WORK INSTRUCTION: Transcribe every record as it stands and set the images aside.

INFORMATION GIVEN:
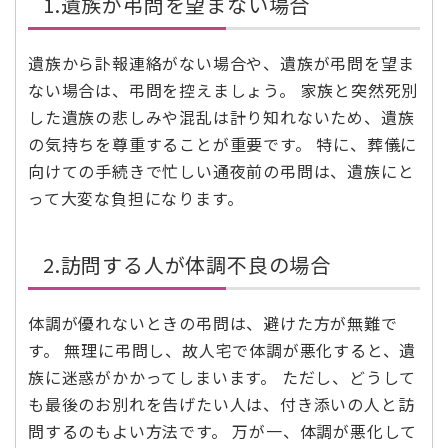
1.遺族が弔問を望まない場合
遺族から訃報連絡がない場合や、遺族が弔問を望ま
ない場合は、弔問を控えましょう。 家族と突然死別
した遺族の悲しみや混乱は計り知れないため、遺族
の気持ちを尊重することが重要です。 特に、葬儀に
向けての手続きで忙しい通夜前の弔問は、遺族にと
って大変な負担になります。
2.訪問する人が体調不良の場合
体調が優れないときの弔問は、避けた方が無難で
す。 無理に弔問し、故人宅で体調が悪化すると、遺
族に迷惑がかかってしまいます。 ただし、どうして
も最後のお別れを告げたい人は、付き添いの人と訪
問するのもよい方法です。 万が一、体調が悪化して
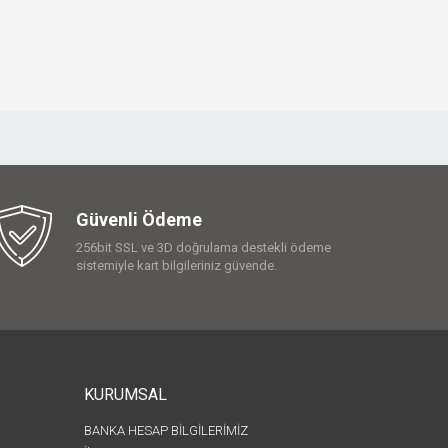
Güvenli Ödeme
256bit SSL ve 3D doğrulama destekli ödeme
sistemiyle kart bilgileriniz güvende.
KURUMSAL
BANKA HESAP BİLGİLERİMİZ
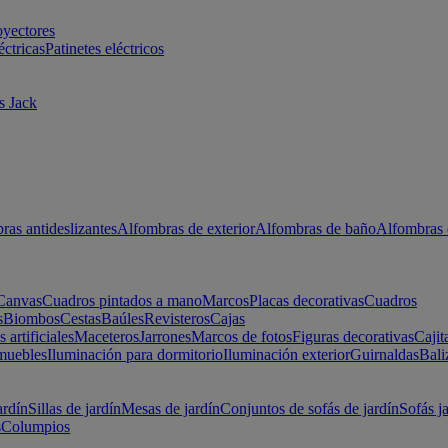
oyectores
éctricas
Patinetes eléctricos
s Jack
ras antideslizantes
Alfombras de exterior
Alfombras de baño
Alfombras 
Canvas
Cuadros pintados a mano
Marcos
Placas decorativas
Cuadros
s
Biombos
Cestas
Baúles
Revisteros
Cajas
s artificiales
Maceteros
Jarrones
Marcos de fotos
Figuras decorativas
Cajit
muebles
Iluminación para dormitorio
Iluminación exterior
Guirnaldas
Bali
ardín
Sillas de jardín
Mesas de jardín
Conjuntos de sofás de jardín
Sofás j
s
Columpios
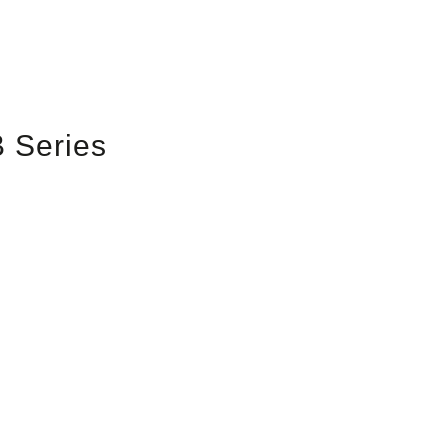
B Series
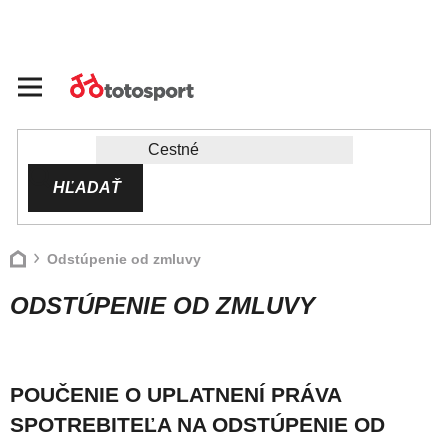
Prejsť
na
obsah
HĽADAŤ
Domov
Odstúpenie od zmluvy
ODSTÚPENIE OD ZMLUVY
POUČENIE O UPLATNENÍ PRÁVA
SPOTREBITEĽA NA ODSTÚPENIE OD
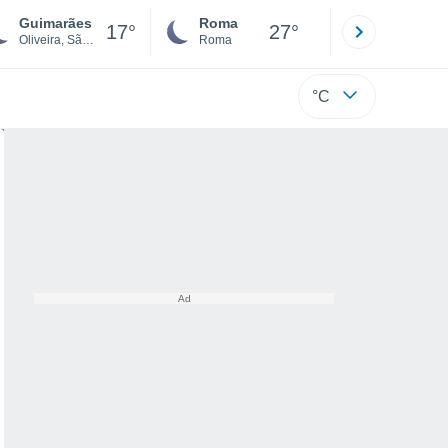
Guimarães
Roma
Milano
17°
27°
Oliveira, São Paio e São Sebastião
Roma
Milano
°C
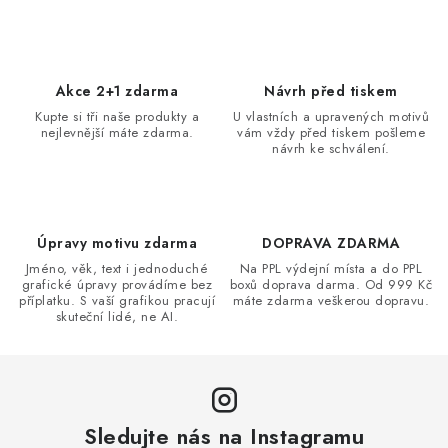
v
l
á
d
Akce 2+1 zdarma
Návrh před tiskem
a
Kupte si tři naše produkty a
U vlastních a upravených motivů
nejlevnější máte zdarma.
vám vždy před tiskem pošleme
c
návrh ke schválení.
í
p
r
v
Úpravy motivu zdarma
DOPRAVA ZDARMA
k
Jméno, věk, text i jednoduché
Na PPL výdejní místa a do PPL
grafické úpravy provádíme bez
boxů doprava darma. Od 999 Kč
y
příplatku. S vaší grafikou pracují
máte zdarma veškerou dopravu.
v
skuteční lidé, ne AI.
ý
p
i
s
Sledujte nás na Instagramu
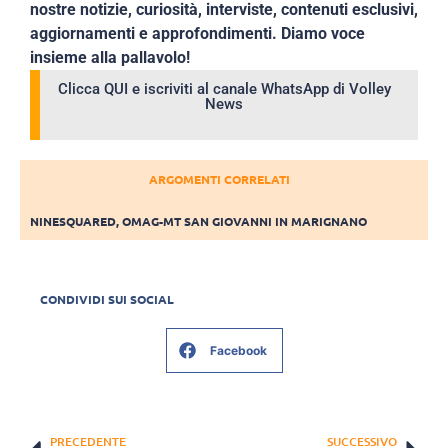
nostre notizie, curiosità, interviste, contenuti esclusivi,
aggiornamenti e approfondimenti. Diamo voce
insieme alla pallavolo!
Clicca QUI e iscriviti al canale WhatsApp di Volley
News
ARGOMENTI CORRELATI
NINESQUARED
,
OMAG-MT SAN GIOVANNI IN MARIGNANO
CONDIVIDI SUI SOCIAL
Facebook
PRECEDENTE
SUCCESSIVO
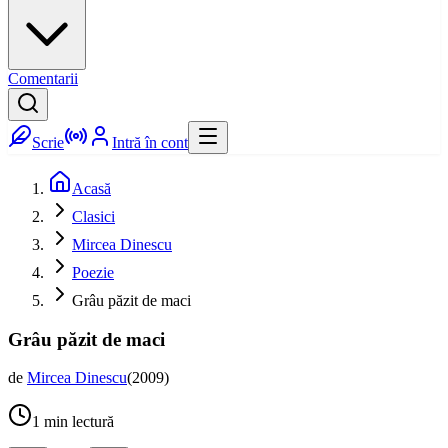
Comentarii
Scrie
Intră în cont
Acasă
Clasici
Mircea Dinescu
Poezie
Grâu păzit de maci
Grâu păzit de maci
de
Mircea Dinescu
(
2009
)
1
min lectură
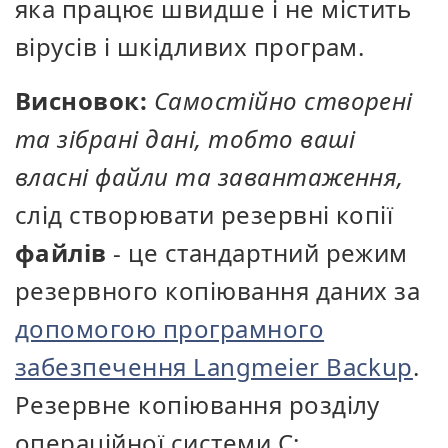
яка працює швидше і не містить
вірусів і шкідливих програм.
Висновок:
Самостійно створені
та зібрані дані, тобто ваші
власні файли та завантаження,
слід створювати резервні копії
файлів
- це стандартний режим
резервного копіювання даних за
допомогою програмного
забезпечення Langmeier Backup
.
Резервне копіювання розділу
операційної системи C:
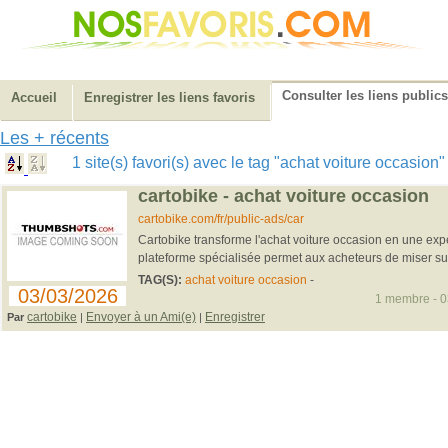
Consulter les liens publics
Accueil
Enregistrer les liens favoris
Les + récents
1 site(s) favori(s) avec le tag "achat voiture occasion
cartobike - achat voiture occasion
cartobike.com/fr/public-ads/car
Cartobike transforme l'achat voiture occasion en une expé
plateforme spécialisée permet aux acheteurs de miser sur
TAG(S):
achat voiture occasion
-
03/03/2026
1 membre - 03
cartobike
Envoyer à un Ami(e)
Enregistrer
Par
|
|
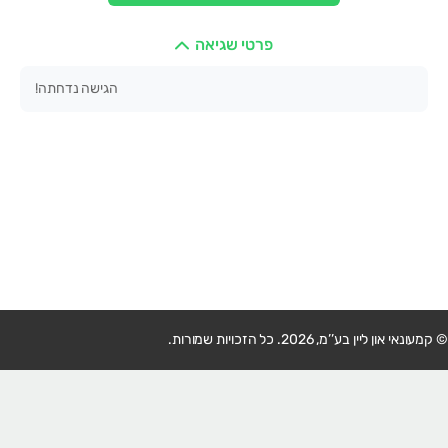
פרטי שגיאה
הגישה נדחתה!
© קמעונאי און ליין בע’’מ, 2026. כל הזכויות שמורות.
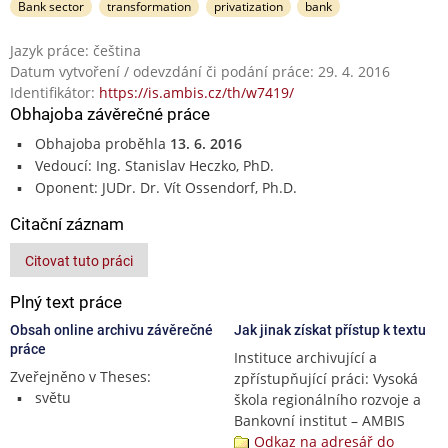
Bank sector
transformation
privatization
bank
Jazyk práce: čeština
Datum vytvoření / odevzdání či podání práce: 29. 4. 2016
Identifikátor:
https://is.ambis.cz/th/w7419/
Obhajoba závěrečné práce
Obhajoba proběhla
13. 6. 2016
Vedoucí: Ing. Stanislav Heczko, PhD.
Oponent: JUDr. Dr. Vít Ossendorf, Ph.D.
Citační záznam
Citovat tuto práci
Plný text práce
Obsah online archivu závěrečné
Jak jinak získat přístup k textu
práce
Instituce archivující a
Zveřejněno v Theses:
zpřístupňující práci: Vysoká
světu
škola regionálního rozvoje a
Bankovní institut – AMBIS
Odkaz na adresář do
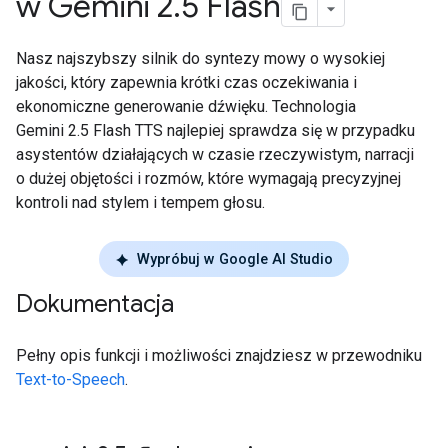
w Gemini 2
.
5 Flash
Nasz najszybszy silnik do syntezy mowy o wysokiej
jakości, który zapewnia krótki czas oczekiwania i
ekonomiczne generowanie dźwięku. Technologia
Gemini 2.5 Flash TTS najlepiej sprawdza się w przypadku
asystentów działających w czasie rzeczywistym, narracji
o dużej objętości i rozmów, które wymagają precyzyjnej
kontroli nad stylem i tempem głosu.
Wypróbuj w Google AI Studio
Dokumentacja
Pełny opis funkcji i możliwości znajdziesz w przewodniku
Text-to-Speech
.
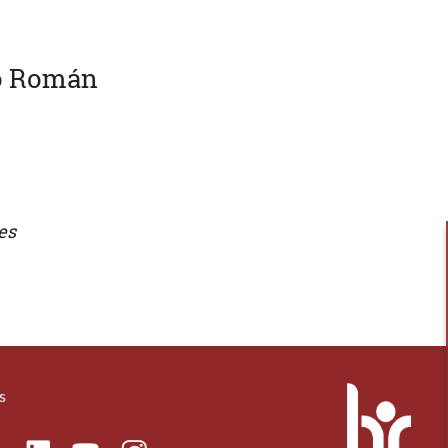
do Román
es
s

REPLY TO THE EXERCISE:
1.遺族が弔問を望まない場合
遺族から訃報連絡がない場合や、遺族が弔問を望ま
ない場合は、弔問を控えましょう。 家族と突然死別
した遺族の悲しみや混乱は計り知れないため、遺族
の気持ちを尊重することが重要です。 特に、葬儀に
向けての手続きで忙しい通夜前の弔問は、遺族にと
って大変な負担になります。
2.訪問する人が体調不良の場合
体調が優れないときの弔問は、避けた方が無難で
す。 無理に弔問し、故人宅で体調が悪化すると、遺
族に迷惑がかかってしまいます。 ただし、どうして
も最後のお別れを告げたい人は、付き添いの人と訪
問するのもよい方法です。 万が一、体調が悪化して
Güvenli Ödeme
256bit SSL ve 3D doğrulama destekli ödeme
sistemiyle kart bilgileriniz güvende.
KURUMSAL
BANKA HESAP BİLGİLERİMİZ
oyectores
éctricas
Patinetes eléctricos
s Jack
ras antideslizantes
Alfombras de exterior
Alfombras de baño
Alfombras 
Canvas
Cuadros pintados a mano
Marcos
Placas decorativas
Cuadros
s
Biombos
Cestas
Baúles
Revisteros
Cajas
s artificiales
Maceteros
Jarrones
Marcos de fotos
Figuras decorativas
Cajit
muebles
Iluminación para dormitorio
Iluminación exterior
Guirnaldas
Bali
ardín
Sillas de jardín
Mesas de jardín
Conjuntos de sofás de jardín
Sofás j
s
Columpios
B Series
Prejsť
na
obsah
HĽADAŤ
Domov
Odstúpenie od zmluvy
ODSTÚPENIE OD ZMLUVY
POUČENIE O UPLATNENÍ PRÁVA
SPOTREBITEĽA NA ODSTÚPENIE OD
Guimarães
Roma
Milano
17°
27°
Oliveira, São Paio e São Sebastião
Roma
Milano
°C
v
l
á
d
Akce 2+1 zdarma
Návrh před tiskem
a
Kupte si tři naše produkty a
U vlastních a upravených motivů
nejlevnější máte zdarma.
vám vždy před tiskem pošleme
c
návrh ke schválení.
í
p
r
v
Úpravy motivu zdarma
DOPRAVA ZDARMA
k
Jméno, věk, text i jednoduché
Na PPL výdejní místa a do PPL
grafické úpravy provádíme bez
boxů doprava darma. Od 999 Kč
y
příplatku. S vaší grafikou pracují
máte zdarma veškerou dopravu.
v
skuteční lidé, ne AI.
ý
p
i
s
Sledujte nás na Instagramu
nostre notizie, curiosità, interviste, contenuti esclusivi,
aggiornamenti e approfondimenti. Diamo voce
insieme alla pallavolo!
Clicca QUI e iscriviti al canale WhatsApp di Volley
News
ARGOMENTI CORRELATI
NINESQUARED
,
OMAG-MT SAN GIOVANNI IN MARIGNANO
CONDIVIDI SUI SOCIAL
Facebook
PRECEDENTE
SUCCESSIVO
Comentarii
Scrie
Intră în cont
Acasă
Clasici
Mircea Dinescu
Poezie
Grâu păzit de maci
Grâu păzit de maci
de
Mircea Dinescu
(
2009
)
1
min lectură
яка працює швидше і не містить
вірусів і шкідливих програм.
Висновок:
Самостійно створені
та зібрані дані, тобто ваші
власні файли та завантаження,
слід створювати резервні копії
файлів
- це стандартний режим
резервного копіювання даних за
допомогою програмного
забезпечення Langmeier Backup
.
Резервне копіювання розділу
операційної системи C:
Consulter les liens publics
Accueil
Enregistrer les liens favoris
Les + récents
1 site(s) favori(s) avec le tag "achat voiture occasion
cartobike - achat voiture occasion
cartobike.com/fr/public-ads/car
Cartobike transforme l'achat voiture occasion en une expé
plateforme spécialisée permet aux acheteurs de miser sur
TAG(S):
achat voiture occasion
-
03/03/2026
1 membre - 03
cartobike
Envoyer à un Ami(e)
Enregistrer
Par
|
|
פרטי שגיאה
הגישה נדחתה!
© קמעונאי און ליין בע’’מ, 2026. כל הזכויות שמורות.
Bank sector
transformation
privatization
bank
Jazyk práce: čeština
Datum vytvoření / odevzdání či podání práce: 29. 4. 2016
Identifikátor:
https://is.ambis.cz/th/w7419/
Obhajoba závěrečné práce
Obhajoba proběhla
13. 6. 2016
Vedoucí: Ing. Stanislav Heczko, PhD.
Oponent: JUDr. Dr. Vít Ossendorf, Ph.D.
Citační záznam
Citovat tuto práci
Plný text práce
Obsah online archivu závěrečné
Jak jinak získat přístup k textu
práce
Instituce archivující a
Zveřejněno v Theses:
zpřístupňující práci: Vysoká
světu
škola regionálního rozvoje a
Bankovní institut – AMBIS
Odkaz na adresář do
w Gemini 2
.
5 Flash
Nasz najszybszy silnik do syntezy mowy o wysokiej
jakości, który zapewnia krótki czas oczekiwania i
ekonomiczne generowanie dźwięku. Technologia
Gemini 2.5 Flash TTS najlepiej sprawdza się w przypadku
asystentów działających w czasie rzeczywistym, narracji
o dużej objętości i rozmów, które wymagają precyzyjnej
kontroli nad stylem i tempem głosu.
Wypróbuj w Google AI Studio
Dokumentacja
Pełny opis funkcji i możliwości znajdziesz w przewodniku
Text-to-Speech
.
do Román
es
s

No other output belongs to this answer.